# What the task requires:
Which lines in the records below contain the word "instances"? Copy each one.

# Data extract:
· · · ·
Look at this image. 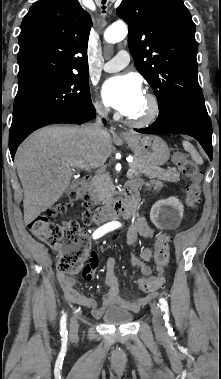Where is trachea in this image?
Returning a JSON list of instances; mask_svg holds the SVG:
<instances>
[{"label":"trachea","instance_id":"trachea-1","mask_svg":"<svg viewBox=\"0 0 221 379\" xmlns=\"http://www.w3.org/2000/svg\"><path fill=\"white\" fill-rule=\"evenodd\" d=\"M105 2H106V0H103V2H102V3H103V4H105ZM103 9H105V7H103Z\"/></svg>","mask_w":221,"mask_h":379}]
</instances>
· · · ·
# Result of the task:
Returning a JSON list of instances; mask_svg holds the SVG:
<instances>
</instances>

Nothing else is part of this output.